---- Data for this exercise

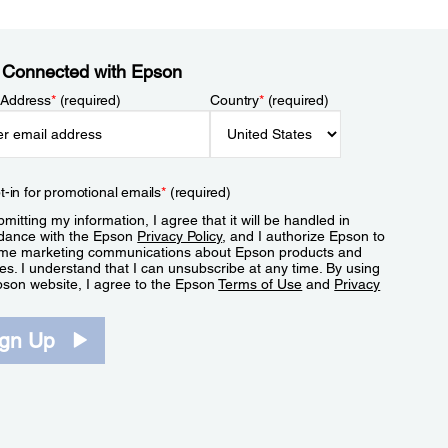
 Connected with Epson
 Address
*
(required)
Country
*
(required)
t-in for promotional emails
*
(required)
mitting my information, I agree that it will be handled in
dance with the Epson
Privacy Policy
, and I authorize Epson to
me marketing communications about Epson products and
es. I understand that I can unsubscribe at any time. By using
pson website, I agree to the Epson
Terms of Use
and
Privacy
.
ign Up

--------

▶ [Task goal]:
Starting at the line that contains "es. I understand", retype every line through the end of the records exactly, and nothing else.

▶ [Problem solution]:
es. I understand that I can unsubscribe at any time. By using
pson website, I agree to the Epson
Terms of Use
and
Privacy
.
ign Up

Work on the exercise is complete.